Les promotions et démotions du Guide rouge suivent un axe assez clair : fini le luxe et les établissements soutenus par un palace ou par de gros capitaux internationaux. La gastronomie française est surtout le fait de petites maisons familiales et régionales, dirigées par des chefs patrons qui se sont lancés sans moyens dans la restauration, juste avec leur talent de cuisinier. De quoi réchauffer le coeur de tous les indépendants qui pensaient, depuis dix ans, que seuls les grands groupes financiers pouvaient se payer le luxe de mettre en place des restaurants de haute gastronomie.
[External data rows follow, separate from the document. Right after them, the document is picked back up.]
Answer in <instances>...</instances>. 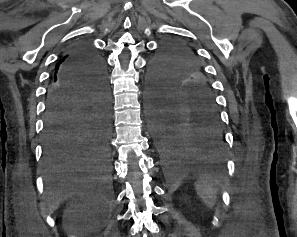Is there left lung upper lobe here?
Masks as SVG:
<instances>
[{
	"label": "left lung upper lobe",
	"instance_id": "1",
	"mask_svg": "<svg viewBox=\"0 0 297 237\" xmlns=\"http://www.w3.org/2000/svg\"><path fill=\"white\" fill-rule=\"evenodd\" d=\"M148 98L185 105L195 101L216 104L212 87L194 54L178 44H166L147 75Z\"/></svg>",
	"mask_w": 297,
	"mask_h": 237
}]
</instances>
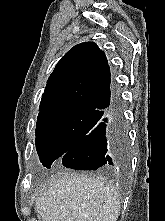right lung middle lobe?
Here are the masks:
<instances>
[{
  "mask_svg": "<svg viewBox=\"0 0 165 221\" xmlns=\"http://www.w3.org/2000/svg\"><path fill=\"white\" fill-rule=\"evenodd\" d=\"M100 119L99 111L55 110L39 113L36 149L43 166L62 157L89 133Z\"/></svg>",
  "mask_w": 165,
  "mask_h": 221,
  "instance_id": "dd1d6c3e",
  "label": "right lung middle lobe"
}]
</instances>
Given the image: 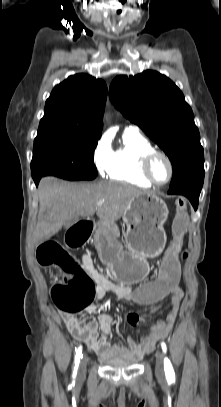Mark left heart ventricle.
I'll return each instance as SVG.
<instances>
[{
    "instance_id": "left-heart-ventricle-1",
    "label": "left heart ventricle",
    "mask_w": 221,
    "mask_h": 407,
    "mask_svg": "<svg viewBox=\"0 0 221 407\" xmlns=\"http://www.w3.org/2000/svg\"><path fill=\"white\" fill-rule=\"evenodd\" d=\"M151 172L156 181H166L169 177V166L166 160L161 156H157L152 162Z\"/></svg>"
}]
</instances>
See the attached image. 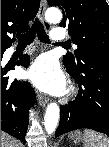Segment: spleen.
Returning <instances> with one entry per match:
<instances>
[{
    "label": "spleen",
    "mask_w": 109,
    "mask_h": 147,
    "mask_svg": "<svg viewBox=\"0 0 109 147\" xmlns=\"http://www.w3.org/2000/svg\"><path fill=\"white\" fill-rule=\"evenodd\" d=\"M84 147H109V138L93 130L84 131Z\"/></svg>",
    "instance_id": "spleen-1"
}]
</instances>
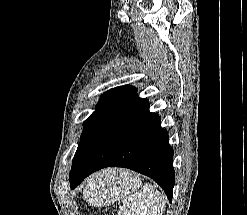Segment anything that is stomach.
<instances>
[{"instance_id": "0dacf381", "label": "stomach", "mask_w": 247, "mask_h": 215, "mask_svg": "<svg viewBox=\"0 0 247 215\" xmlns=\"http://www.w3.org/2000/svg\"><path fill=\"white\" fill-rule=\"evenodd\" d=\"M120 171L122 170H116L115 173L100 172L87 182L84 195L92 205L109 204L122 198L126 192L139 187L137 177L131 173L121 174Z\"/></svg>"}]
</instances>
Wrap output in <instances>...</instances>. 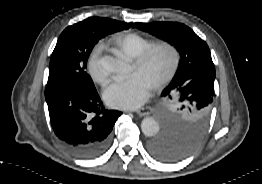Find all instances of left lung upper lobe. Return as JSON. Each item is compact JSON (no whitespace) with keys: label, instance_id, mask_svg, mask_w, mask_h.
<instances>
[{"label":"left lung upper lobe","instance_id":"obj_1","mask_svg":"<svg viewBox=\"0 0 262 184\" xmlns=\"http://www.w3.org/2000/svg\"><path fill=\"white\" fill-rule=\"evenodd\" d=\"M134 27L168 41L179 51V68L162 91L159 114L164 134L194 150L210 123L215 67L205 41L182 23H135Z\"/></svg>","mask_w":262,"mask_h":184}]
</instances>
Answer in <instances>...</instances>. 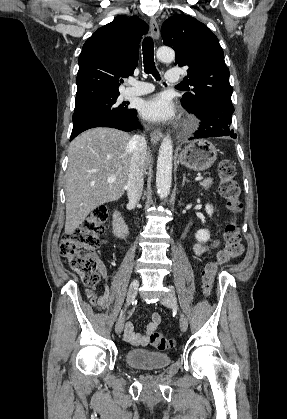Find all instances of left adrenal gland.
<instances>
[{
  "mask_svg": "<svg viewBox=\"0 0 287 419\" xmlns=\"http://www.w3.org/2000/svg\"><path fill=\"white\" fill-rule=\"evenodd\" d=\"M185 182H189V180L186 178L185 174H183V182H182V186L185 185Z\"/></svg>",
  "mask_w": 287,
  "mask_h": 419,
  "instance_id": "obj_1",
  "label": "left adrenal gland"
}]
</instances>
Lorsque l’on connaît l’impact du Guide rouge sur la clientèle étrangère et la fréquentation des établissements, les chefs patrons vont accueillir le nouveau guide avec une grande bouffée d’espoir.
Si le luxe
Cette option est-elle le fruit d’une analyse de tendance ou le désir de lutter contre les évolutions inéluctables ? Michelin refuse la mondialisation, c’est clair. Mais encourager le traditionalisme à l’époque des 35 heures, n’est-ce pas dangereux ? Comment peut-on aujourd’hui travailler comme il y a vingt-cinq ans, même si l’on est très créatif, gagner de l’argent et respecter le droit du travail ? Comment peut-on séduire une clientèle de moins de 40 ans sur une cuisine qui séduit les plus de 50 ans ? Alain Ducasse, en relançant la chaîne Châteaux et Hôtels de France, avait redéfini la place de la cuisine en province dans le cadre de l’auberge, qui évite les dérives gastronomiques. Nous pensons que son analyse est pertinente pour éviter à des chefs de talent de prendre trop de risques financiers. Comme il a eu raison, on lui décerne une étoile dans son auberge et non dans son Spoon qui a une réussite mondiale.
Il est bon de renforcer le maillage gastronomique de la France en honorant ses maisons traditionnelles, mais il ne faut pas que cela cache les évolutions qui se profilent.